In the complex world of immunology, where drivers behind disease aren’t fully understood, pharmaceutical companies race to discover blockbuster mechanisms of action that will be safe and efficacious for a broad range of indications. One of these mechanisms that has been quickly climbing to the surface in the past decade is the Janus kinase (JAK) inhibitor family, which shows promise in treating a variety of autoimmune conditions. However, with the development of any new molecule comes unexpected hurdles and the JAKs have experienced this firsthand with recently updated safety warnings by FDA this past year. This article explores the entry and rapid expansion of the JAK inhibitors in immunology, the rise of next-generation JAKs and novel JAK-adjacent-targeted kinase inhibitors, and what manufacturers can learn from the regulatory obstacles new molecules can face.

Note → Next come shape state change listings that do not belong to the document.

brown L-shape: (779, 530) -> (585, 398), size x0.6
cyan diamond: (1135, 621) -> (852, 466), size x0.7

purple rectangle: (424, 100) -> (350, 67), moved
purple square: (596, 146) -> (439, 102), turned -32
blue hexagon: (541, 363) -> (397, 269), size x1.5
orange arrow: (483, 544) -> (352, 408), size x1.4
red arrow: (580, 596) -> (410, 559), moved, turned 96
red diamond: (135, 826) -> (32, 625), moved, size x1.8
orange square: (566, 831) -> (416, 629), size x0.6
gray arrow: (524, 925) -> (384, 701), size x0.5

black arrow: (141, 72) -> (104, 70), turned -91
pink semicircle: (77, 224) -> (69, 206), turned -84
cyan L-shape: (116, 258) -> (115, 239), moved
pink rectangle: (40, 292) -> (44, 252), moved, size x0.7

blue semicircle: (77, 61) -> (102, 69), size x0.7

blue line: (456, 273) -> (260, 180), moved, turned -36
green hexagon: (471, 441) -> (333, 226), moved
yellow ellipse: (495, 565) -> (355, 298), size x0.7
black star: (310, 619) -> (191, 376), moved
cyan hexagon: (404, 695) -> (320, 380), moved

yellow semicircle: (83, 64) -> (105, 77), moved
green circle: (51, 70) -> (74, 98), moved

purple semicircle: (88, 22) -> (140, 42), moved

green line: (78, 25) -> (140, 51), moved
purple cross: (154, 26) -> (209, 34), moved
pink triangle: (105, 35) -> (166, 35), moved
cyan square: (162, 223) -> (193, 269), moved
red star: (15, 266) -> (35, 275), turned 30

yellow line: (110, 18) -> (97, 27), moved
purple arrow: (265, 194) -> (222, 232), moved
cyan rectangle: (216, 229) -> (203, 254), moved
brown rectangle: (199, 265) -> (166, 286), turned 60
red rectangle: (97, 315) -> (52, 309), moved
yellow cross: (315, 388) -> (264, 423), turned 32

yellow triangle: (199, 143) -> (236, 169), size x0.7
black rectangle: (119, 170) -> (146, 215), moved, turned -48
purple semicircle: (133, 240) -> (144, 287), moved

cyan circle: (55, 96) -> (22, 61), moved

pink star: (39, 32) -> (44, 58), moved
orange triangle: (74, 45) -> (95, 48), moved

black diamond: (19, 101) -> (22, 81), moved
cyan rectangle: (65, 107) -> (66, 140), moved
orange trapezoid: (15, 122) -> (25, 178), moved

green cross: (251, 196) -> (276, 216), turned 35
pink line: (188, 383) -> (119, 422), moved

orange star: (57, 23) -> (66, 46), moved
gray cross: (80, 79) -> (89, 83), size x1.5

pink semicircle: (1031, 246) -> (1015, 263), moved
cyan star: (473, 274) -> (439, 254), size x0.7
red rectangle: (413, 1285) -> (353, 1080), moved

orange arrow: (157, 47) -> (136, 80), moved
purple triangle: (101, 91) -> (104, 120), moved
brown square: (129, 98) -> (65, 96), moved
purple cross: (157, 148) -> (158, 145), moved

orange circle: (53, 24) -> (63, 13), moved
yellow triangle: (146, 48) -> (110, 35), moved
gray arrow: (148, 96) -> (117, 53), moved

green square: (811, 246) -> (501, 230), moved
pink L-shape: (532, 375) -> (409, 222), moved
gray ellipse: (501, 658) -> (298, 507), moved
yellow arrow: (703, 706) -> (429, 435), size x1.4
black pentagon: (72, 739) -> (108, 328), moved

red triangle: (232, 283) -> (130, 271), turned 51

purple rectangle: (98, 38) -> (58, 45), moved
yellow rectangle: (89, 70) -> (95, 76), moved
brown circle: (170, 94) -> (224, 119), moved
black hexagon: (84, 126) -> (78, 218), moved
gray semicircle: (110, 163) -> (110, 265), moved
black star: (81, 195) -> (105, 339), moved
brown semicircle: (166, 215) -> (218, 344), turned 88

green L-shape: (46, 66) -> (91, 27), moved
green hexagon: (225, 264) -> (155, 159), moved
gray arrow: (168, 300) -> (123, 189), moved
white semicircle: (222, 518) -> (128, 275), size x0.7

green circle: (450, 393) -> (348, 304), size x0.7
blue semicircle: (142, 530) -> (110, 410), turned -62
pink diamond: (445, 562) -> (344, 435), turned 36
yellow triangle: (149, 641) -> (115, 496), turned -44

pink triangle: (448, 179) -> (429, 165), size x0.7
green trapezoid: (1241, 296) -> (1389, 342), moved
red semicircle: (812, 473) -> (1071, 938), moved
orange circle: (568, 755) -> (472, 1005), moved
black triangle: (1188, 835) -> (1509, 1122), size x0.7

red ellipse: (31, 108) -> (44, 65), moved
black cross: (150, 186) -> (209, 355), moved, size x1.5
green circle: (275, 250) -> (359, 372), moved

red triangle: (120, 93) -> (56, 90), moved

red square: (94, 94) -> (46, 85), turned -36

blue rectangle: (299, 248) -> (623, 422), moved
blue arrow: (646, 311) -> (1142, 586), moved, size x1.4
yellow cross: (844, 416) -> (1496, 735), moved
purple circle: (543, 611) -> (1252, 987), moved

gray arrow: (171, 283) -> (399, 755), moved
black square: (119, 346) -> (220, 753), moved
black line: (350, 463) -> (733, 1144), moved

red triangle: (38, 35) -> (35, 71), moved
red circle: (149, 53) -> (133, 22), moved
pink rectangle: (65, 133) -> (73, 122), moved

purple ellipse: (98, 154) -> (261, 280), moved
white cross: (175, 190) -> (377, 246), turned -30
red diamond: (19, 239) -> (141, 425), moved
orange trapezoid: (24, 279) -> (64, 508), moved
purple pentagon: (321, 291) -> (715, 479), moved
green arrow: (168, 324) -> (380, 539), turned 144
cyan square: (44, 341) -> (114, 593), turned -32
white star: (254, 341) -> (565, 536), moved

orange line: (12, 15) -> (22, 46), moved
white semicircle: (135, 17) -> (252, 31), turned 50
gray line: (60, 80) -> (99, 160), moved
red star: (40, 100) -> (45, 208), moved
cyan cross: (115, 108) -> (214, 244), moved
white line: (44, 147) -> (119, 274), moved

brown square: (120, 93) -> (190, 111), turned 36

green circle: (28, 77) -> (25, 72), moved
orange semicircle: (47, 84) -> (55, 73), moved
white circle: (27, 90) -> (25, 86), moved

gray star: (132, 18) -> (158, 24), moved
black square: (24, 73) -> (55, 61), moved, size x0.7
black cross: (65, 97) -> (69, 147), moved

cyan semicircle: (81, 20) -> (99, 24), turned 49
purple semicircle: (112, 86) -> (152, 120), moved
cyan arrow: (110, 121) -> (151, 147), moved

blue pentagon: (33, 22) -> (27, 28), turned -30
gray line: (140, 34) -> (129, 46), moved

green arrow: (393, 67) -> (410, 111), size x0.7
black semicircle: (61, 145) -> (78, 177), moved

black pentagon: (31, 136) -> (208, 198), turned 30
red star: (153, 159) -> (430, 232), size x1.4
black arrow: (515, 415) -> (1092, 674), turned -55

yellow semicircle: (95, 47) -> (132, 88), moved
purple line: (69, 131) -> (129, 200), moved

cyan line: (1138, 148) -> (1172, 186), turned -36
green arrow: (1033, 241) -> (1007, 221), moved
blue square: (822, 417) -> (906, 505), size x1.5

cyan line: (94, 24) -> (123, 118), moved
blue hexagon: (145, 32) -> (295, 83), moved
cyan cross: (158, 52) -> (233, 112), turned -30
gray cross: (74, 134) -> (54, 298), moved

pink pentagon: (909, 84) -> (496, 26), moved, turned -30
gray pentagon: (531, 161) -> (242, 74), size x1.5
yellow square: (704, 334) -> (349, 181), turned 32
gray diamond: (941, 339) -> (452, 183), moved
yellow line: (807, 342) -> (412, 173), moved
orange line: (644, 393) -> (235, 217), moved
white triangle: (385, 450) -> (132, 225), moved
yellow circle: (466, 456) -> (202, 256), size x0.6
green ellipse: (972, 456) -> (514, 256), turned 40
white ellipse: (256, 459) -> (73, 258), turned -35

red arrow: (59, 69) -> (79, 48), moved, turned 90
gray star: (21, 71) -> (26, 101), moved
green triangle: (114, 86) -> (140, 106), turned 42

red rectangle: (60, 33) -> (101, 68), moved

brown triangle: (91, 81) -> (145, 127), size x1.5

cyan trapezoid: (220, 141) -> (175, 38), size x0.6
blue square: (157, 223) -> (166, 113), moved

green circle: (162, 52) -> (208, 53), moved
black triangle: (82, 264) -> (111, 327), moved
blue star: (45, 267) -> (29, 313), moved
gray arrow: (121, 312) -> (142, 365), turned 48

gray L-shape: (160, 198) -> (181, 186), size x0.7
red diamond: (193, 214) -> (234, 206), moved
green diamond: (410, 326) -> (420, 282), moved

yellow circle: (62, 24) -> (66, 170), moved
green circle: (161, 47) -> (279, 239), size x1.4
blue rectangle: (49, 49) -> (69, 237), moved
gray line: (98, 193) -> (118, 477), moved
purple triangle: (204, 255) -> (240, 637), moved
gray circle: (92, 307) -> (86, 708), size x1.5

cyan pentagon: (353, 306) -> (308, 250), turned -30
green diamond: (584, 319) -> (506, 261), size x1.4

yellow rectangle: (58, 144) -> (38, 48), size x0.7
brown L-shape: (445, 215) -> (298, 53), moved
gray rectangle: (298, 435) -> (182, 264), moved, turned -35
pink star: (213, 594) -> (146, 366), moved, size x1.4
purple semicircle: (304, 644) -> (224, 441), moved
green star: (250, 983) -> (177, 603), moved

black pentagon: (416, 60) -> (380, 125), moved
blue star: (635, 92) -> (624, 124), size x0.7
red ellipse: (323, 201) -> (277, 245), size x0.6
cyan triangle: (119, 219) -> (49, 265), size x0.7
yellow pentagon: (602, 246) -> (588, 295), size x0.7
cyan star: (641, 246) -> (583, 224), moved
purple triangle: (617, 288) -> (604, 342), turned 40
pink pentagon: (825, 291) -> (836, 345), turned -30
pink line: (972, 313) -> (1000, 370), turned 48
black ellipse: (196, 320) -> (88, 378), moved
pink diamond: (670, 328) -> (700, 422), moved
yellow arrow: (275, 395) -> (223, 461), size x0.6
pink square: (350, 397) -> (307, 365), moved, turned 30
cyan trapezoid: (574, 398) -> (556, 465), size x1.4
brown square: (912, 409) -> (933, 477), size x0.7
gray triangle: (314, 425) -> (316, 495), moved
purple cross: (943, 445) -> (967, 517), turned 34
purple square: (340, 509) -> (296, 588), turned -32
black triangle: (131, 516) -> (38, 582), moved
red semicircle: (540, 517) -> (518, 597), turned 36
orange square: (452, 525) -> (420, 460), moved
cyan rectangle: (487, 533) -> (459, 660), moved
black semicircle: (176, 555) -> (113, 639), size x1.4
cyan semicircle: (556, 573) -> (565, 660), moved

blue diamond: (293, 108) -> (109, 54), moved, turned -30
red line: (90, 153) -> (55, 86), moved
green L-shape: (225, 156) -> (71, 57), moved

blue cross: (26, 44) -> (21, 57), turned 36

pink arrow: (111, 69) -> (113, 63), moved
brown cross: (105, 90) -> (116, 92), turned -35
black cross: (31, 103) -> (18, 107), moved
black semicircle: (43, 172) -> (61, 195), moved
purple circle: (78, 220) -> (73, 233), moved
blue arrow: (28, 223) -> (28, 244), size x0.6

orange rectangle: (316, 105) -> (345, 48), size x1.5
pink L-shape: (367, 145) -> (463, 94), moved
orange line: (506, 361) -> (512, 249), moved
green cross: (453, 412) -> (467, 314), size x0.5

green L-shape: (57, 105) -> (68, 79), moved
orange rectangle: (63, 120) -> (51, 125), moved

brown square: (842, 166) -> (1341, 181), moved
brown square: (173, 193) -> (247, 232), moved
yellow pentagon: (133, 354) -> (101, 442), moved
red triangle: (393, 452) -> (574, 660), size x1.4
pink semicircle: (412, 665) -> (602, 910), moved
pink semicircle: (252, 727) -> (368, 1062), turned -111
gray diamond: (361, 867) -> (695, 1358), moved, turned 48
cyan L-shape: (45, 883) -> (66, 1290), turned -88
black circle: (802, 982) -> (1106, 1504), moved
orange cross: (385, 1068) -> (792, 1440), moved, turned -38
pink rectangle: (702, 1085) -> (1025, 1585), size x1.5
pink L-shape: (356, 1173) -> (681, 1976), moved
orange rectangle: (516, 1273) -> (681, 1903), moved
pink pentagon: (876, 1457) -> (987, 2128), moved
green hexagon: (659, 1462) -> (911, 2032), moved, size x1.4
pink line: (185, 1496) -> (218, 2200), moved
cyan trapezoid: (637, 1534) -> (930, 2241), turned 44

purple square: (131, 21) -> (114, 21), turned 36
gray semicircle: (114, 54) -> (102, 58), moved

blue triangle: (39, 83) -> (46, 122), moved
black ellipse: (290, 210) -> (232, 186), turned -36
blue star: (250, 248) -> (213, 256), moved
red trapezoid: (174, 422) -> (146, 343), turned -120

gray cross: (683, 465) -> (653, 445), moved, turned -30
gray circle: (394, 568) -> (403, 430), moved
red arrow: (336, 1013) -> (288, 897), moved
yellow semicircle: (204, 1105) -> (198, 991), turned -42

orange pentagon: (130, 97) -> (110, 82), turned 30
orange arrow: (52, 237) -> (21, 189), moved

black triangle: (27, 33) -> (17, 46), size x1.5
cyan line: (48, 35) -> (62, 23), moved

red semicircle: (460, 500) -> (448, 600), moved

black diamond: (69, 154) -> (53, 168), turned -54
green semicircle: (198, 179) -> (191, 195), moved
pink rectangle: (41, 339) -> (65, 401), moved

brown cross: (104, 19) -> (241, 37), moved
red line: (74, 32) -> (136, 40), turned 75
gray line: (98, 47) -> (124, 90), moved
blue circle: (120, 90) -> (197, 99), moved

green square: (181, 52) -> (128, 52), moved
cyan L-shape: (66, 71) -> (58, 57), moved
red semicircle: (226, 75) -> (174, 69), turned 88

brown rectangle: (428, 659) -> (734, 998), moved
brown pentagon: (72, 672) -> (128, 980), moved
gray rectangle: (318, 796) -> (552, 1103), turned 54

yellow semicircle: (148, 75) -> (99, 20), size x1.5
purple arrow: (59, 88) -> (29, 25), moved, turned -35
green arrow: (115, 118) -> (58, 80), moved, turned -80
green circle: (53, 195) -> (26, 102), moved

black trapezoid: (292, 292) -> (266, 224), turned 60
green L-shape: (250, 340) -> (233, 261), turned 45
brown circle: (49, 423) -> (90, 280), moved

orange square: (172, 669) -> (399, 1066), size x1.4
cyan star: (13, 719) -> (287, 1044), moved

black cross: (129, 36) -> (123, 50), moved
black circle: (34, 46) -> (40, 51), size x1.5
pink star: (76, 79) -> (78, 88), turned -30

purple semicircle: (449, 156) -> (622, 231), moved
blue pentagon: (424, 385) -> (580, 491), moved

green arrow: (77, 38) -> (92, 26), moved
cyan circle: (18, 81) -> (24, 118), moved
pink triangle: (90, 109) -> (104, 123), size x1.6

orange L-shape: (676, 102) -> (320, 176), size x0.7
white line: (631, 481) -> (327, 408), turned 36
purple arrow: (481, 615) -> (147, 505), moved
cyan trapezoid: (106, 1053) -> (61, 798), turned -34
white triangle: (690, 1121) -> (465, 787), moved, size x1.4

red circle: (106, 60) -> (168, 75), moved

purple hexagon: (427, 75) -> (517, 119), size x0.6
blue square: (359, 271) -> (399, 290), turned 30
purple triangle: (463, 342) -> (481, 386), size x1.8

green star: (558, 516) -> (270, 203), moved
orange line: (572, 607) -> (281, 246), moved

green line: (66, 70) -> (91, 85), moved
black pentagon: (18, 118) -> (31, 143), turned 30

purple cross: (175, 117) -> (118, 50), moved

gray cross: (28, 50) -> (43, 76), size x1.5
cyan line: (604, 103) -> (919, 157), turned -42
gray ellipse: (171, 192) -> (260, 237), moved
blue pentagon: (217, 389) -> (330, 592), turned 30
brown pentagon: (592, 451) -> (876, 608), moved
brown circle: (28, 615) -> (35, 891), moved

Tofacitinib became the first JAK approved in immunology in 2012, when it received FDA approval for moderate-to-severe rheumatoid arthritis. As the first pill form treatment option in a space dominated by injectable biologics, the breakthrough mechanism offered the potential for an improved patient experience and appeared set to become the first of many JAK inhibitor game-changers for the crowded antirheumatic marketplace. Within years, tofacitinib received approval for the treatment of psoriatic arthritis and ulcerative colitis. Additional oral JAKs baricitinib and ruxolitinib received FDA approval in 2018 for rheumatoid arthritis and 2019 for steroid-refractory acute graft-versus-host disease (GVHD), respectively.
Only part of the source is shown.